No les faltaría la razón a los jueces si aplicasen esa laxitud en el concepto de ofensa a todo pensamiento expresado libremente y que puede disgustar hasta el agravio a otros sectores de la sociedad. La libertad de expresión implica la capacidad de decir aquello que a otros no les gusta, que les ofende. Incluso, puede admitir el insulto siempre que no se caiga en la injuria. Pero esa libertad debe regir para todos. Lo curioso es que en este régimen se mira con lupa todo lo que dicen tradicionalistas, liberales o simples independientes, llegando al escrache, la muerte civil y la persecución académica, mientras que la extrema izquierda tiene vía libre para la injuria, la profanación, las mamarrachadas de vario pelaje y, lo que es peor, la calumnia y la mentira. Esta ley del embudo es la que de verdad nos rige, donde media nación amordaza a la otra media. No otra cosa son las leyes de género y de memoria “histórica”. De esta manera podemos entender por qué quitar lazos amarillos “crispa”, pero no quemar la bandera o gritar ¡Muera el Borbón!

Lo más sorprendente de este circo de las ofensas es que las leyes que le han permitido ejercer el monopolio ideológico de la biempensancia a los ultras de izquierda son obra de la supuesta derecha, de ese PP que pervirtió el voto cautivo de millones de personas para conservar e incluso fortalecer la dictadura del marxismo cultural en lugar de desmontarla.

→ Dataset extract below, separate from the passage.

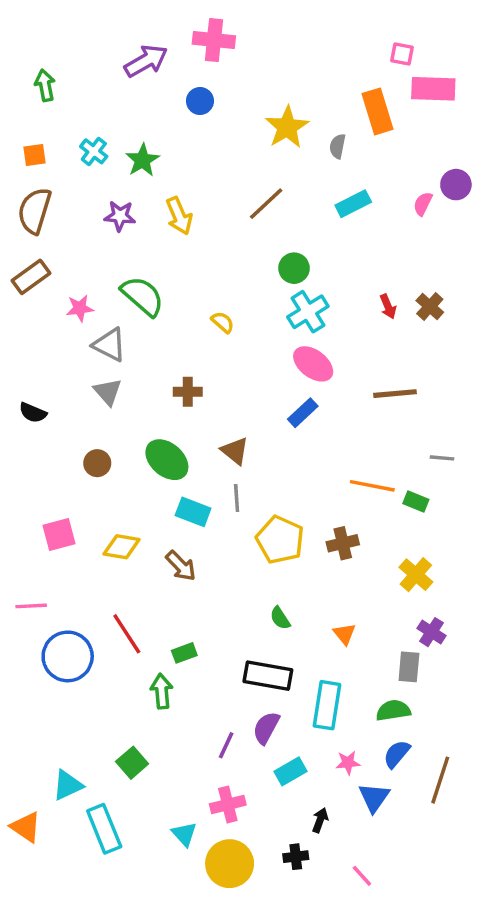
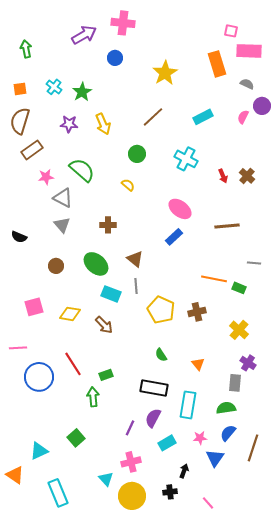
gray semicircle: (338, 146) -> (247, 84), moved, turned 104
green circle: (294, 268) -> (137, 154), moved
brown rectangle: (31, 277) -> (32, 150), moved
cyan cross: (308, 312) -> (186, 159), moved, turned -30
cyan rectangle: (104, 829) -> (58, 493), moved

Otro elemento curioso de esta ola de anticlericalismo que nos anega es que sus personajes se han educado en centros laicos y con profesores de izquierdas. No son víctimas del clero, al que apenas han tratado, y no saben distinguir un Ecce Homo de una Inmaculada. La mayor parte de estos sujetos son el fruto de un régimen que no ahorra ocasión de escarnecer a la religión tradicional del país y sus muchos logros culturales, haciendo sólo hincapié en sus fracasos y en los aspectos negativos que, sin duda, tuvo el clericalismo. Pero, creyentes o no, los españoles somos católicos por lengua, símbolos y costumbres: por nuestro inconsciente colectivo, que a través de la religión campesina llega hasta el paganismo prerromano con sus fiestas y ritos. Incluso el anticlericalismo popular obedecía a una rancia tradición católica que se remonta a las coplas medievales. En los últimos cuarenta años ese cemento común se está desgastando de forma permanente y con efectos devastadores en las generaciones jóvenes. El aspecto más nefasto del laicismo es que nos va a convertir en robots, en cosmopolitas que tienen la misma cultura en Wisconsin que en Sevilla. Este borrado de identidades es uno más de los pasos de un proceso de simplificación universal que despojará de su alma al mundo.